Lots of running and gunning and sweaty, panty exchanges in beautiful locations to uncover the truth follows. Sounds daft? It is, but at least it's pretty.
Once again director Tarsem Singh's eye for composition is the best draw-card the film has. Much like his debut, the Jennifer Lopez serial killer thriller THE CELL, his visuals trump just about every other aspect of the production. Set design, costume and cinematography all work together in a perfect synergy. His slick, gun-metal grey symmetrical, geometric frames dazzle and distract from a narrative that falls apart when you think about it for longer than a heartbeat.
When the film does eventually give up on the 'serious' sci-fi approach after about the first 30mins (even if it is almost a remake of Frankenheimer's Seconds) Ryan Reynolds spends the next 75 minutess in what feels like a retread of Bourne and Taken without the originality of Damon nor the xenophobia of Neeson. A host of unrealised deadly skill-sets kick in and he takes on all the trained killers in Louisiana.

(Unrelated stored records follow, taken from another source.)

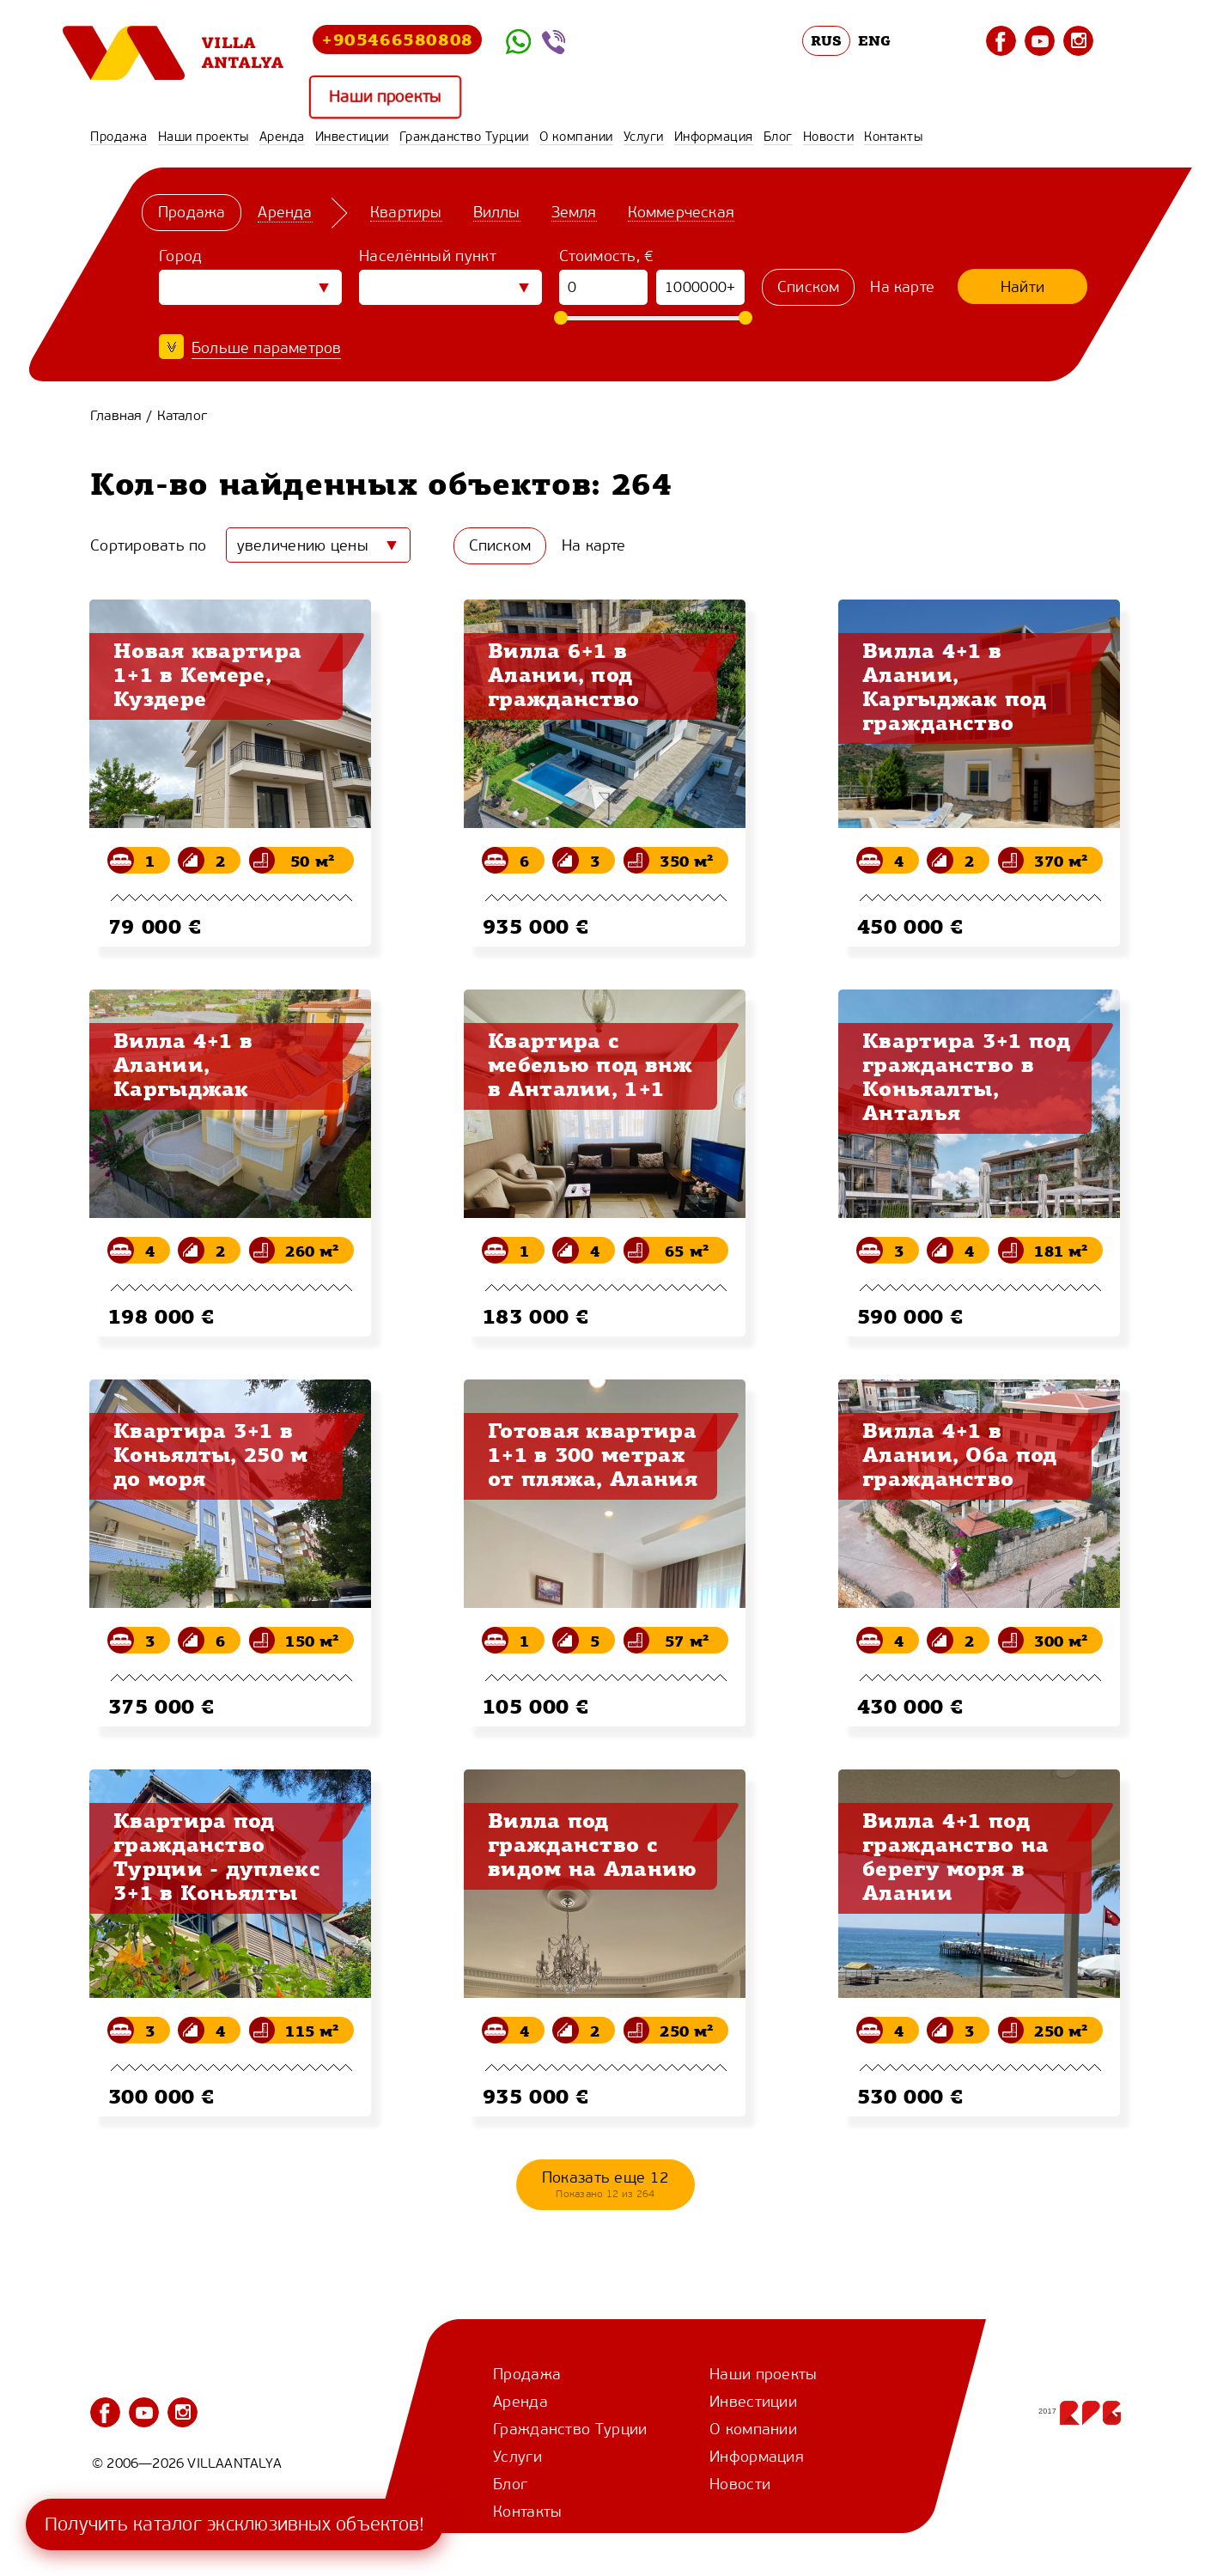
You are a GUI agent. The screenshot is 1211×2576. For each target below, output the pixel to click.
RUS (827, 40)
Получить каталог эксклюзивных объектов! (234, 2524)
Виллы (496, 212)
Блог (778, 136)
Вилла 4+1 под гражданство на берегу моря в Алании (955, 1856)
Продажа (119, 136)
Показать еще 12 (606, 2184)
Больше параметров (266, 347)
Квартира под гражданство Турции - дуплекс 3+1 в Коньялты (216, 1856)
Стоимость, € (606, 256)
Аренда (282, 136)
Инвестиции (352, 136)
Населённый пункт (427, 256)
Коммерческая (681, 212)
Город (181, 256)
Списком (808, 286)
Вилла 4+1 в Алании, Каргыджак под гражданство (954, 686)
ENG (874, 40)
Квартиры (406, 212)
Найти (1022, 286)
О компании (576, 136)
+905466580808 (397, 39)
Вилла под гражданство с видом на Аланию (592, 1844)
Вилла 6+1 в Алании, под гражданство (563, 674)
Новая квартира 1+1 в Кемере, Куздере (207, 674)
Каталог (182, 415)
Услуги (644, 136)
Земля (574, 212)
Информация (713, 136)
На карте (902, 286)
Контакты (893, 136)
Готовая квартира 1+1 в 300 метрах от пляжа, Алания (592, 1454)
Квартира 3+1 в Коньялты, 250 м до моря (210, 1454)
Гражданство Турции (464, 136)
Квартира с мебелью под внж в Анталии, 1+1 (590, 1064)
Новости (829, 136)
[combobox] (318, 545)
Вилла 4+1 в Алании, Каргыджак (183, 1064)
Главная (116, 415)
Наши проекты (385, 97)
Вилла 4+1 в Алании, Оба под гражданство (959, 1454)
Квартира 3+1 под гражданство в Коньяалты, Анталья (966, 1076)
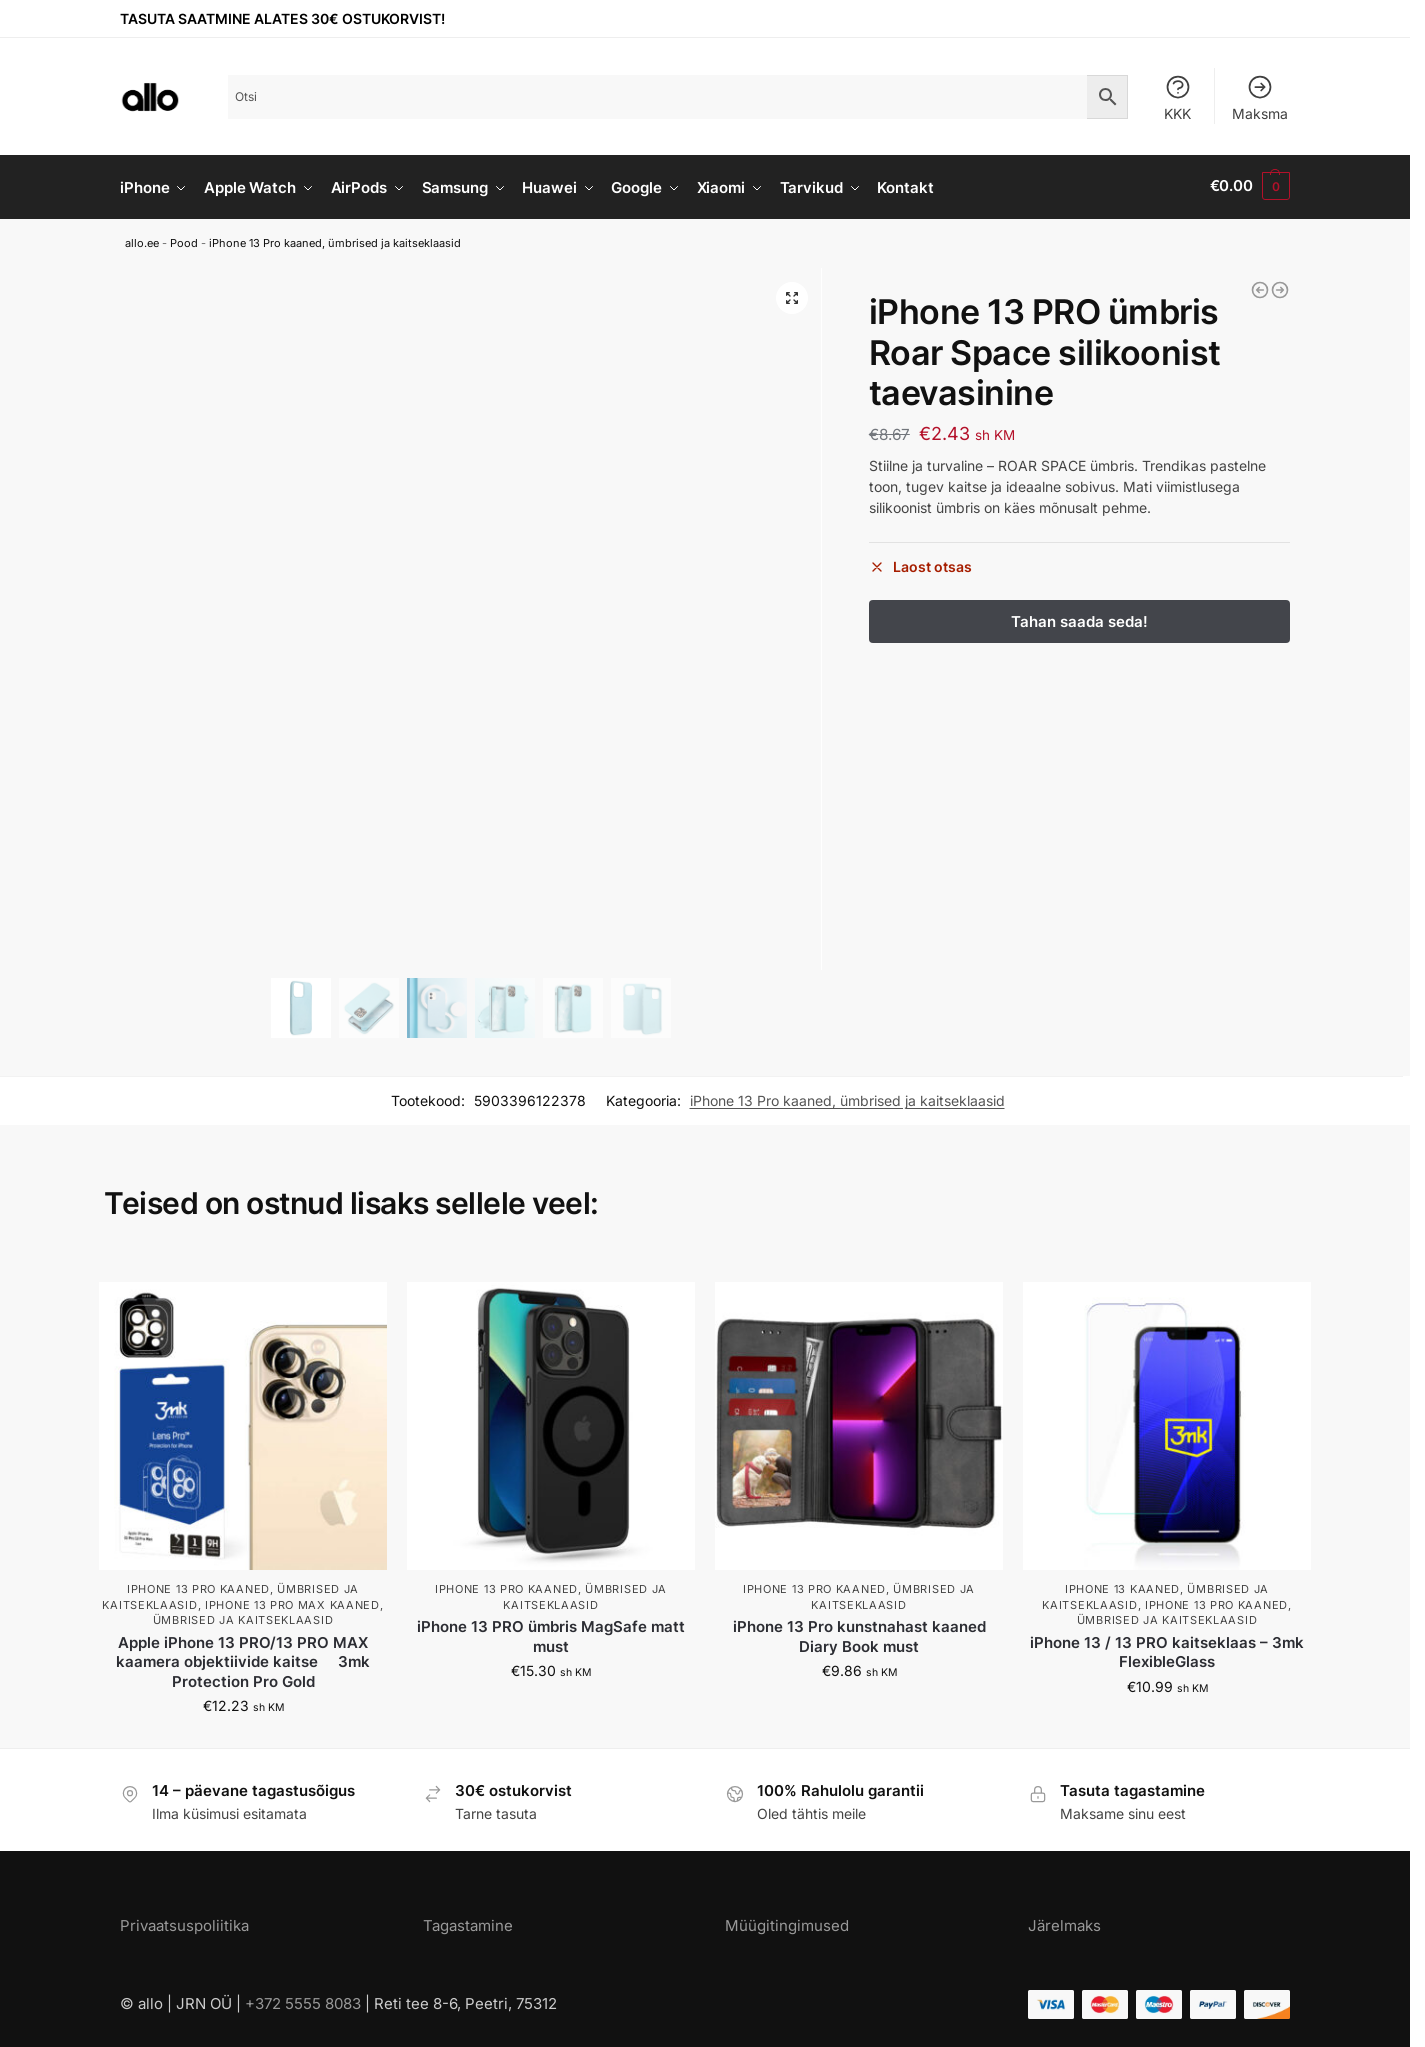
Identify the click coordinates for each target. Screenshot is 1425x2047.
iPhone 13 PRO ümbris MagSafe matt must (551, 1633)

Reynolds has proven he can handle this acting malarkey when he's got the right material but doesn't get much latitude to explore any great character depths but he does handle the physical stuff well. Kingsley's presence is perhaps the most inexplicable part of SELF/LESS (other than all those cooking metaphors at the beginning of this review), presumably rent was due that month, and Singh's usual, striking visual flair get stifled in lieu of gun-play and fisticuffs.
SELF/LESS isn't an embarrassment for anyone involved, just a misfire that will be forgotten about in a year or so, and that's a shame, because the seed of something good is here and it's completely untapped.